Women were accepted into A&M on a limited basis in 1963, and full admission of women began in 1971. The Corps of Cadets allowed women to join in 1974.
The University began accepting African-American students in 1963. Three African-American students enrolled in A&M summer school programs as “special students” in the summer of 1963. In 1964, five African-American freshman became the first to join the Corps of Cadets.
In 1967, Charles Dixon Jr. became the first African-American to graduate from Texas A&M. Fred McClure became the first African-American to become student body president in 1976, one hundred years after the University opened.
Although male international students were attending Texas A&M before either women or African-Americans could attend, their enrollment steadily has increased since Texas A&Mbegan. According to university archives, 43 international students attended A&M in 1954, 546 in 1965, 968 in 1974 and 1,988 in 1996.
Adams said when he attended A&M, nobody paid much attention to the diversification of the University.
“We never thought of it as diversity,” Adams said. “Things moved on. Life was fine.”
Texas A&M University President Dr. Ray M. Bowen said the University is inadequate when it comes to minority enrollment.
Dr.

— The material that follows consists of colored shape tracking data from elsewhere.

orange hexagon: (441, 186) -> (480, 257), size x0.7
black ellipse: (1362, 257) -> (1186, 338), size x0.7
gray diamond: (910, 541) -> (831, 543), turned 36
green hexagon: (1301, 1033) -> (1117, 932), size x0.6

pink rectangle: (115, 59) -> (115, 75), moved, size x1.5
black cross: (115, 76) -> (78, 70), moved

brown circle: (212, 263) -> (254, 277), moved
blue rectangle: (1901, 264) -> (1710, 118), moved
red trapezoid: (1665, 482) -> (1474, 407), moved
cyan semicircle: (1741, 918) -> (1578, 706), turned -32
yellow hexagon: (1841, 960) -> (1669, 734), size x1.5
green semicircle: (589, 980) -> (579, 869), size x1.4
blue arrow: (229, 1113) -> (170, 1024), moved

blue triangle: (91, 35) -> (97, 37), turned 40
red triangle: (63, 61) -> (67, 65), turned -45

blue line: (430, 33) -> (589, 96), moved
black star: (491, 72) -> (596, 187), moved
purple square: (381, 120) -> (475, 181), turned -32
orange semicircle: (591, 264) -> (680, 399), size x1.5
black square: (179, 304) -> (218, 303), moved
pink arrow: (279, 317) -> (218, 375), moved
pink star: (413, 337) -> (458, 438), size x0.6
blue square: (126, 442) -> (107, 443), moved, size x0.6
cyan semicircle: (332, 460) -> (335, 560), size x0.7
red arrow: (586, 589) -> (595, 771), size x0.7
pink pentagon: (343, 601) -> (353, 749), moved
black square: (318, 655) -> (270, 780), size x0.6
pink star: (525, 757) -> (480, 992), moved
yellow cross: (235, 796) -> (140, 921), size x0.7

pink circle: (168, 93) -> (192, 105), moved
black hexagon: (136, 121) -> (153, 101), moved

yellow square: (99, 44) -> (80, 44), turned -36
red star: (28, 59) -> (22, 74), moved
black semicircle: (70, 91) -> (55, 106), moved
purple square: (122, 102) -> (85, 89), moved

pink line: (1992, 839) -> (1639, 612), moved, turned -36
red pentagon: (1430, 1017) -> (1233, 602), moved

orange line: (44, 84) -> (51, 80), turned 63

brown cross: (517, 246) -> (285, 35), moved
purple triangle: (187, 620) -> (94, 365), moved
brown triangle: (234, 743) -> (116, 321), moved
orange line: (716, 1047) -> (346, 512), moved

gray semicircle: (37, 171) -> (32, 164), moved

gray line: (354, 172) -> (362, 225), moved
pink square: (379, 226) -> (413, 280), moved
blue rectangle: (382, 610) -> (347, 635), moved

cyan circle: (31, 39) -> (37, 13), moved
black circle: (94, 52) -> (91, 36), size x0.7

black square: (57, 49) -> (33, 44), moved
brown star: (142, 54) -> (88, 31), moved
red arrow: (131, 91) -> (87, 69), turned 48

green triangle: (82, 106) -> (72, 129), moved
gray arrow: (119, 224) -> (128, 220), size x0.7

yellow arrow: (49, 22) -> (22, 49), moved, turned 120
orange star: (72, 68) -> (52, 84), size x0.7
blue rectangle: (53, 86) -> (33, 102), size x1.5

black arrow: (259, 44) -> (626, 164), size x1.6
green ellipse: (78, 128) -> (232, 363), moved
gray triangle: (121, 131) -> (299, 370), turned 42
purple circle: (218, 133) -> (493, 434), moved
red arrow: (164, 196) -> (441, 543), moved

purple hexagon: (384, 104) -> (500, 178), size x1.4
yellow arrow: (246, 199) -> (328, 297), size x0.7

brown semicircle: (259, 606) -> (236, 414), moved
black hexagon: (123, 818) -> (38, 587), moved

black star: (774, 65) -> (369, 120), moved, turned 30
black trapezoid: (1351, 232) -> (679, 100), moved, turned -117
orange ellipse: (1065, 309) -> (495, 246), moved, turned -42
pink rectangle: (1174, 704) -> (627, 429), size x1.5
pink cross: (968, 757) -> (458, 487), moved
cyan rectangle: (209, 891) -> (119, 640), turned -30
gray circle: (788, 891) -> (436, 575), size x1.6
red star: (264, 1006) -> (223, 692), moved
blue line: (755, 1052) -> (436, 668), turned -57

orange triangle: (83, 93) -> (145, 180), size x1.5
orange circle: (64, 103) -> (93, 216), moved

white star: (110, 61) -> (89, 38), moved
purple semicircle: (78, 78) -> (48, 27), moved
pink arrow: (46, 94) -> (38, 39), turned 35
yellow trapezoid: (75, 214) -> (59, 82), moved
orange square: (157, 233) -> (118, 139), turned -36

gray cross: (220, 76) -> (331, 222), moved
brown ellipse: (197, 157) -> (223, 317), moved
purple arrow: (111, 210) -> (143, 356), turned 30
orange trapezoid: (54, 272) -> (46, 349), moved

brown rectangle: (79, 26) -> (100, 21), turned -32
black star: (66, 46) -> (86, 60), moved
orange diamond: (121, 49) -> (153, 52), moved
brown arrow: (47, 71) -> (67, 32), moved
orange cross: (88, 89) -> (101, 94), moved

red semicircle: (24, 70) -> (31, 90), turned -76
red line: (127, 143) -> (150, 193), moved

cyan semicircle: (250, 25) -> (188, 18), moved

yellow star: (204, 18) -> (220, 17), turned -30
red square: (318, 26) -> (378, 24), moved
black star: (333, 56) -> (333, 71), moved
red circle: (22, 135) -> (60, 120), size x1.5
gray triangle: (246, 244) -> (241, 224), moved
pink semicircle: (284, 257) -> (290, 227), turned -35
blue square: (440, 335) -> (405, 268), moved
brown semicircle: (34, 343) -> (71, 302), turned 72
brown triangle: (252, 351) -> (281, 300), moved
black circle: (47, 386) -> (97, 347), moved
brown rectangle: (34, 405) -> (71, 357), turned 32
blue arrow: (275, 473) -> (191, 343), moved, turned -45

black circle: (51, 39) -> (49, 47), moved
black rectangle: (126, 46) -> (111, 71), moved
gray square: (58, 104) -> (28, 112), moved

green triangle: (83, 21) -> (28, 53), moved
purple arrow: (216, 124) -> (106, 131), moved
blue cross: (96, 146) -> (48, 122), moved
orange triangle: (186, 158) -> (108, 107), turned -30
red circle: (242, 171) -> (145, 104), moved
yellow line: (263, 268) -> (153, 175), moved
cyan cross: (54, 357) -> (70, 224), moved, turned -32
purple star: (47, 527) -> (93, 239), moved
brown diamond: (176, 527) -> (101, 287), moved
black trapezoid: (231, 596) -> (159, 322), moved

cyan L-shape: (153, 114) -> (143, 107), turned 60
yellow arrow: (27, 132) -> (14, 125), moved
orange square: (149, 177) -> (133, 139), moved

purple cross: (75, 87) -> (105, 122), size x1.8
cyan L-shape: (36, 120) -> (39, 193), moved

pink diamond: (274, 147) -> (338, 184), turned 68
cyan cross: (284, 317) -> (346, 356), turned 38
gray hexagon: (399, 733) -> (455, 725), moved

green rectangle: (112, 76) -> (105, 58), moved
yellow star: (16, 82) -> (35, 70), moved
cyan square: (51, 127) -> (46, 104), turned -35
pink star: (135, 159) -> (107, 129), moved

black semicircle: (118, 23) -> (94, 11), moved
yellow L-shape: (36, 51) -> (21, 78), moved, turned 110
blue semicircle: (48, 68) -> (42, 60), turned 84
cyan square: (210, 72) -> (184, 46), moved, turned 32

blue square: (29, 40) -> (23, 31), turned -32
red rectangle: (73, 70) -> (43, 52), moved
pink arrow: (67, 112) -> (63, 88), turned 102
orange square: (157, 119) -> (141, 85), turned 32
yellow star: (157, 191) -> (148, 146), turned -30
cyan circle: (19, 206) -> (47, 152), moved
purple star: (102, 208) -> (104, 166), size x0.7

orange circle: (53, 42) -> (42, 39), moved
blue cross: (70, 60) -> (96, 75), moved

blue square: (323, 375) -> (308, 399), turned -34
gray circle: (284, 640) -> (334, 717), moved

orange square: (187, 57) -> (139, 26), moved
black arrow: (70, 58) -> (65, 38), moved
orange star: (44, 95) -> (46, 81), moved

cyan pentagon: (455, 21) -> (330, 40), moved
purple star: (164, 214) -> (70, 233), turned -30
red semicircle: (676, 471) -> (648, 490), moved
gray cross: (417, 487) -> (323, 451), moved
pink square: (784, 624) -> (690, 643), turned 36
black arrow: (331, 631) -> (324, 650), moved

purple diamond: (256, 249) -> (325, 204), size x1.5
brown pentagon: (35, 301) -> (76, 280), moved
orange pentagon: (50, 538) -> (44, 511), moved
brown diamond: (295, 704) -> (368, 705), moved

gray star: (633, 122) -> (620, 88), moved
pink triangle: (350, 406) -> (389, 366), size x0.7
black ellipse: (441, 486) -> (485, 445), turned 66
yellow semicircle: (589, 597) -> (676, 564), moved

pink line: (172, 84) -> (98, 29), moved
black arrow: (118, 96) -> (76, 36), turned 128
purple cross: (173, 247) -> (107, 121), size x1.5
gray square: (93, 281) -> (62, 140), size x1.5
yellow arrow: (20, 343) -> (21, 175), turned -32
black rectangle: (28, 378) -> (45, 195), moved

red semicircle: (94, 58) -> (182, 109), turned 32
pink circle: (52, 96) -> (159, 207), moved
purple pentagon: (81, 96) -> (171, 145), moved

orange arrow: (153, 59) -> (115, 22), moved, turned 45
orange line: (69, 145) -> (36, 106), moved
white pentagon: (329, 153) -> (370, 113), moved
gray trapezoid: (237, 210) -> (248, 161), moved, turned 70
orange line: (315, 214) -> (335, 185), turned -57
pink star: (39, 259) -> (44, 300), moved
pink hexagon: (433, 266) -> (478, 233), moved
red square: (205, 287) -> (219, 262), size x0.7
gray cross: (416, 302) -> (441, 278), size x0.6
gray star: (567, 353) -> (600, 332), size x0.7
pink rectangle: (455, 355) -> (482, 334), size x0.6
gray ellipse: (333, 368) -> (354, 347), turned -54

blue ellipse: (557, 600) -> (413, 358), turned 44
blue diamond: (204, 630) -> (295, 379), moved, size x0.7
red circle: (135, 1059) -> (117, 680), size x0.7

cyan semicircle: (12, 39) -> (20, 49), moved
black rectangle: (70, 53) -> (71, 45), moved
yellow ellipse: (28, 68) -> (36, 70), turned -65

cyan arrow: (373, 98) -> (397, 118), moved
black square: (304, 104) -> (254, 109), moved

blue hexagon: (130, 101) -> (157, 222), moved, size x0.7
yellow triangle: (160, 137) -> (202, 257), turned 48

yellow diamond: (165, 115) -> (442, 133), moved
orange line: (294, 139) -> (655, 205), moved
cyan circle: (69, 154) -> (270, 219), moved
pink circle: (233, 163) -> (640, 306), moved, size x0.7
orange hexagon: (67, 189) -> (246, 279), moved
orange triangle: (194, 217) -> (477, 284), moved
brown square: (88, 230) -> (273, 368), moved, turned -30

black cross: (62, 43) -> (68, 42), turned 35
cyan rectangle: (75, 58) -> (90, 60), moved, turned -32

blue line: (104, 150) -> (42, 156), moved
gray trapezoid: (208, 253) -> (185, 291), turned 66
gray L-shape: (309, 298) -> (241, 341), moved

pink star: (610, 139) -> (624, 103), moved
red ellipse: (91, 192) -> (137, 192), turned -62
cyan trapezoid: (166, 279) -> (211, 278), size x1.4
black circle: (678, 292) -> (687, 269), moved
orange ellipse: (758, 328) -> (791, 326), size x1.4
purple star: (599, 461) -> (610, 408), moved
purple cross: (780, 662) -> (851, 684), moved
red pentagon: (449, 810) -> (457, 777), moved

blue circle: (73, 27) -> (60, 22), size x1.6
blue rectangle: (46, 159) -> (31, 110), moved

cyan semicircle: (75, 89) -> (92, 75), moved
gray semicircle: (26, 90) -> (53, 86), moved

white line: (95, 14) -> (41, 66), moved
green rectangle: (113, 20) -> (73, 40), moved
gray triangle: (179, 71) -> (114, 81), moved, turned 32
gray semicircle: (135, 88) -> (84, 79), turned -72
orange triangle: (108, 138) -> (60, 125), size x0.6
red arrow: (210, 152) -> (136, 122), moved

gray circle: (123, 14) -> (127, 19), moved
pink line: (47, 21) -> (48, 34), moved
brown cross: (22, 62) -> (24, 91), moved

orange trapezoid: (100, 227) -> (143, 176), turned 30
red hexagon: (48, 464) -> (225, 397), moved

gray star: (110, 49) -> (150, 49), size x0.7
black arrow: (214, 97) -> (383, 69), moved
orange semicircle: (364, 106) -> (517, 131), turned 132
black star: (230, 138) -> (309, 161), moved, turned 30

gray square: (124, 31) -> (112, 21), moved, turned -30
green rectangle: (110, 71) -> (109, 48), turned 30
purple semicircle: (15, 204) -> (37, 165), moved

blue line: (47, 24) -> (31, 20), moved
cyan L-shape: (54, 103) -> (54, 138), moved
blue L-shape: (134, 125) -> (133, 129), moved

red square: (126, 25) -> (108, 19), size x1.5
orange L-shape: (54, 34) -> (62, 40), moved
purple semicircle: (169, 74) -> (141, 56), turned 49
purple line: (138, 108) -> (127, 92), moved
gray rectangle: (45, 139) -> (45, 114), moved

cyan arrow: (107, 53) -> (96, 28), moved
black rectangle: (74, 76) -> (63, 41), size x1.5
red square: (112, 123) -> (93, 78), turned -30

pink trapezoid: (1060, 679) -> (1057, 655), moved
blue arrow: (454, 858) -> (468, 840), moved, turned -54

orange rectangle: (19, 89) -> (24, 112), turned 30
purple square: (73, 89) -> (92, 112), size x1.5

Frank Ashley, Director of Texas A&M Admissions, said the current minority enrollment is not up to A&M standards.
“I think that a lot of people still have perceptions that everyone here is in the Corps of Cadets and that there are hardly any minorities here at all,” Ashley said. “One thing we are trying to do is change that perception.”
Ashley said he tells potential minority students and families to come to Texas A&M and see if it is the place for them.
“Being a minority myself, I will tell kids that A&M is not for everyone but to come and see for yourself if it is the place for you,” Ashley said.” If we can get the kids on campus, we will capture them, and they’ll come to A&M.”
Both Bowen and Ashley cited the Hopwood v. University of Texas decision of 1996, that struck down affirmative action at the university level as one of the reasons for the still low minority numbers.
“I think that Hopwood created a big obstacle for us at Texas A&M,” Ashley said. “Hopwood limited a lot of the financial resources that were available for minority students.”
Ashley said that although A&M’s minority enrollment took a “nose dive” after the Hopwood decision, the minority enrollment numbers are slowly going back up.
“We are in a recovery period now,” Ashley said. “We were doing good in the early 1990s; my goal in admissions is to surpass what we did.”
Ashley added that although the top ten percent rule is in place to help increase minority enrollment, it is not dealing with the financial problems that they are running into. Ashley said the problem does not lie in students being admitted to Texas A&M but in getting them to attend.
“The top ten percent rule gets kids accepted, but because the financial aspect is missing, students are choosing to attend other universities out of the state,” Ashley said. “My dream as director of admissions is that the student population here at Texas A&M would reflect that of the state of Texas population,” Ashley said.